Action item.
Repeat only the lines below from the one containing "overbites and counting the late" through the one containing "The fee for", inclusive, exactly as written.

======== Source material ========

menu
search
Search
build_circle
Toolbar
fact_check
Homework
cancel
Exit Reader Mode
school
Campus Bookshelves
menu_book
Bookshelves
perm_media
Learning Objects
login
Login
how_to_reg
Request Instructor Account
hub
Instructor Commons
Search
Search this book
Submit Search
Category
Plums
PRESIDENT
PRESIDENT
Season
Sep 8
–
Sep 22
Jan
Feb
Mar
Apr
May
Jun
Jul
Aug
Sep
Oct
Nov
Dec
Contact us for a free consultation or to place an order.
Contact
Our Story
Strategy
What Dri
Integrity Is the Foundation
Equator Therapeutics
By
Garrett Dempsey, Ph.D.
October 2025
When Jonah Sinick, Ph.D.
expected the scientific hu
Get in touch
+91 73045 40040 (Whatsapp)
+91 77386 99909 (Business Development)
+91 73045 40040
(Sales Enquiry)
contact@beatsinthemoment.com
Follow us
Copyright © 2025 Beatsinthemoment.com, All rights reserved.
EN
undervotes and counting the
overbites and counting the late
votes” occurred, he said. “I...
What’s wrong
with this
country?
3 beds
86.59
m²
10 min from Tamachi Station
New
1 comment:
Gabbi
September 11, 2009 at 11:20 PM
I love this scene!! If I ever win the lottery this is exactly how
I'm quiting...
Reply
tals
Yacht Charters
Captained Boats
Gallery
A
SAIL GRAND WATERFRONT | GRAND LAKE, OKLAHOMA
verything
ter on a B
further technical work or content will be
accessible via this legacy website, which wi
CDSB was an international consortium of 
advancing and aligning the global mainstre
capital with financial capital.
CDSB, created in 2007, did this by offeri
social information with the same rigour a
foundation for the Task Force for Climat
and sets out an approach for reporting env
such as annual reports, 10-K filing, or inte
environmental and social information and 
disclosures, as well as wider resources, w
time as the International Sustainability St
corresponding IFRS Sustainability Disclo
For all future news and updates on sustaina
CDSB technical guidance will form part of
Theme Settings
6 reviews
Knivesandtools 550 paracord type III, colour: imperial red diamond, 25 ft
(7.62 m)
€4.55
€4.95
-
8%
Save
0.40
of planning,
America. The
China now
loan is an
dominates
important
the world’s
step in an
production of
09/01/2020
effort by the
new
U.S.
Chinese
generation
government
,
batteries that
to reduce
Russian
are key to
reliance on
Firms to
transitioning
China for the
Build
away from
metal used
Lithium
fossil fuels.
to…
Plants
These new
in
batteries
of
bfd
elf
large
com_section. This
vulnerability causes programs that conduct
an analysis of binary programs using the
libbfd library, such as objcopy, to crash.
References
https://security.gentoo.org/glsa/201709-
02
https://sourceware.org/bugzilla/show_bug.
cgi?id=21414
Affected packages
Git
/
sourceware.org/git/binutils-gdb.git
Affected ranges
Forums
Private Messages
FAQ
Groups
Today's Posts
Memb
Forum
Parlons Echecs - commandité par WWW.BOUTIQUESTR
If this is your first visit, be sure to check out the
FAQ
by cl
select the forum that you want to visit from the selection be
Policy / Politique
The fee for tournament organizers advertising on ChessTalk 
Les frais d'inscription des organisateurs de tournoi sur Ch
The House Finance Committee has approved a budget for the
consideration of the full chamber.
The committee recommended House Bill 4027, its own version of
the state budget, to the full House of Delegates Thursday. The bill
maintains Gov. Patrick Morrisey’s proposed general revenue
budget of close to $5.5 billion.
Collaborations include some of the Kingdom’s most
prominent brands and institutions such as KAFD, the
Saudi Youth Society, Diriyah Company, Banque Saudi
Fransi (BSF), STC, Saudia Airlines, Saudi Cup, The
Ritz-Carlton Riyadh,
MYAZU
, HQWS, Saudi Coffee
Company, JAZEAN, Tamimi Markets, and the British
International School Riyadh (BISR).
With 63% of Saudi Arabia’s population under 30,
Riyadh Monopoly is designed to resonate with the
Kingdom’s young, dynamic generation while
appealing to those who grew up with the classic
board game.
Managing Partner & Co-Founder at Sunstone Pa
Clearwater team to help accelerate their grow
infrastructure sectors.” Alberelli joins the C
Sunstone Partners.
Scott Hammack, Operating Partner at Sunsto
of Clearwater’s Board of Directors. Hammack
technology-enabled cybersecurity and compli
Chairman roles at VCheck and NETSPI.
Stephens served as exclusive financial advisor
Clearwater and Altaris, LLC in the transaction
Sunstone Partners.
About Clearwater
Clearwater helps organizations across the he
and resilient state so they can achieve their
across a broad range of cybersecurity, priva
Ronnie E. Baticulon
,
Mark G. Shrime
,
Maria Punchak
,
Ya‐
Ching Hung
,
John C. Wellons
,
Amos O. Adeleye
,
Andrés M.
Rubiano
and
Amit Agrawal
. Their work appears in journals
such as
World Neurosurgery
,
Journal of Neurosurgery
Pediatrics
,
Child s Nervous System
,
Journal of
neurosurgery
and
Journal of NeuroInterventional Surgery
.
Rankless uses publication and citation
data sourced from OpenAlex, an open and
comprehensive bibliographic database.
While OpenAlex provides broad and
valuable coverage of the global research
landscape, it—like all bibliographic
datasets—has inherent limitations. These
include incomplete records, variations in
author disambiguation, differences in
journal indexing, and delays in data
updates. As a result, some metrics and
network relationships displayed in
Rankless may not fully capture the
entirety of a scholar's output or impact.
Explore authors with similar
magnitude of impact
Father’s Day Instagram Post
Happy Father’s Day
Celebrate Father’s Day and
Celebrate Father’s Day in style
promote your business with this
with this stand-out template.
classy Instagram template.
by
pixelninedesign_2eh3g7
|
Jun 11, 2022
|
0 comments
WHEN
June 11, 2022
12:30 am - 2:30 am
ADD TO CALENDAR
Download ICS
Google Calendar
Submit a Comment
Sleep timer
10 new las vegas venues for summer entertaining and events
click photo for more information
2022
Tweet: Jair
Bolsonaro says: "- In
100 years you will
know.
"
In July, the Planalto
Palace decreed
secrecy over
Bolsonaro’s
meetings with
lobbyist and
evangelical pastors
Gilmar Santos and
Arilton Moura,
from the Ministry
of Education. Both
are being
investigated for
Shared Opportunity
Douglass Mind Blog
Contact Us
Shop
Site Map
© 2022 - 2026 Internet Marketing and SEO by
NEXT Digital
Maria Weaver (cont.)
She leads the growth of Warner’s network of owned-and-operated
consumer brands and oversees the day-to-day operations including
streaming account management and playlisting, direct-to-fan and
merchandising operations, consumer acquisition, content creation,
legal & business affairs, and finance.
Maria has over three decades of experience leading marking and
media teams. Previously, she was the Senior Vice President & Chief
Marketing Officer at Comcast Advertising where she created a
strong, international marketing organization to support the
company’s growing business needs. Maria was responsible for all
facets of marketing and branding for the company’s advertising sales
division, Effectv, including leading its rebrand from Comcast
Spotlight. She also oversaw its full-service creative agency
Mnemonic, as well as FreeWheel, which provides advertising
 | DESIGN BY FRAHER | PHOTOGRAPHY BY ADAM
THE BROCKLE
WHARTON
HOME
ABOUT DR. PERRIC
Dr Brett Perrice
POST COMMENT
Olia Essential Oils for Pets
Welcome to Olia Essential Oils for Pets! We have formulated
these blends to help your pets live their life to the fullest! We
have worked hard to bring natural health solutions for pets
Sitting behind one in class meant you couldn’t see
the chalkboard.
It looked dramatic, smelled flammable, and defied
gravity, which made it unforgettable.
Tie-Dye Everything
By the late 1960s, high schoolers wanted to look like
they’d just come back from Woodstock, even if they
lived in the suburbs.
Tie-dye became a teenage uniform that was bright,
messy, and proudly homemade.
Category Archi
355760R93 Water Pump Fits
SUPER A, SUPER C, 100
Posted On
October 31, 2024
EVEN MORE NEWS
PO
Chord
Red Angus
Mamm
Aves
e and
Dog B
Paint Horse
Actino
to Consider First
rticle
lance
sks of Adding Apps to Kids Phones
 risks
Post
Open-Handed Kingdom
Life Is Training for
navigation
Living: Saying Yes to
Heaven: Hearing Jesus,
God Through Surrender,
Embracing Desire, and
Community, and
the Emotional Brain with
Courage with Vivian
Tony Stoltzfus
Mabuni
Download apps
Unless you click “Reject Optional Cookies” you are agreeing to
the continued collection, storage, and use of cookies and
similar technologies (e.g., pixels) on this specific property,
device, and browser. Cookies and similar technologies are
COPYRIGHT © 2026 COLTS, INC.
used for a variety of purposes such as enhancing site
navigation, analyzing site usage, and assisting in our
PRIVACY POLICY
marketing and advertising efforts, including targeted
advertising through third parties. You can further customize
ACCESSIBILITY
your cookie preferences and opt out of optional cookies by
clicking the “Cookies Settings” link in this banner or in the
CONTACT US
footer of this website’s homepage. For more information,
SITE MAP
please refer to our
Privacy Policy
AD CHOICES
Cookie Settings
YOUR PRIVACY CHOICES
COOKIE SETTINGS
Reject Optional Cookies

========

Written response.
overbites and counting the late
votes” occurred, he said. “I...
What’s wrong
with this
country?
3 beds
86.59
m²
10 min from Tamachi Station
New
1 comment:
Gabbi
September 11, 2009 at 11:20 PM
I love this scene!! If I ever win the lottery this is exactly how
I'm quiting...
Reply
tals
Yacht Charters
Captained Boats
Gallery
A
SAIL GRAND WATERFRONT | GRAND LAKE, OKLAHOMA
verything
ter on a B
further technical work or content will be
accessible via this legacy website, which wi
CDSB was an international consortium of 
advancing and aligning the global mainstre
capital with financial capital.
CDSB, created in 2007, did this by offeri
social information with the same rigour a
foundation for the Task Force for Climat
and sets out an approach for reporting env
such as annual reports, 10-K filing, or inte
environmental and social information and 
disclosures, as well as wider resources, w
time as the International Sustainability St
corresponding IFRS Sustainability Disclo
For all future news and updates on sustaina
CDSB technical guidance will form part of
Theme Settings
6 reviews
Knivesandtools 550 paracord type III, colour: imperial red diamond, 25 ft
(7.62 m)
€4.55
€4.95
-
8%
Save
0.40
of planning,
America. The
China now
loan is an
dominates
important
the world’s
step in an
production of
09/01/2020
effort by the
new
U.S.
Chinese
generation
government
,
batteries that
to reduce
Russian
are key to
reliance on
Firms to
transitioning
China for the
Build
away from
metal used
Lithium
fossil fuels.
to…
Plants
These new
in
batteries
of
bfd
elf
large
com_section. This
vulnerability causes programs that conduct
an analysis of binary programs using the
libbfd library, such as objcopy, to crash.
References
https://security.gentoo.org/glsa/201709-
02
https://sourceware.org/bugzilla/show_bug.
cgi?id=21414
Affected packages
Git
/
sourceware.org/git/binutils-gdb.git
Affected ranges
Forums
Private Messages
FAQ
Groups
Today's Posts
Memb
Forum
Parlons Echecs - commandité par WWW.BOUTIQUESTR
If this is your first visit, be sure to check out the
FAQ
by cl
select the forum that you want to visit from the selection be
Policy / Politique
The fee for tournament organizers advertising on ChessTalk 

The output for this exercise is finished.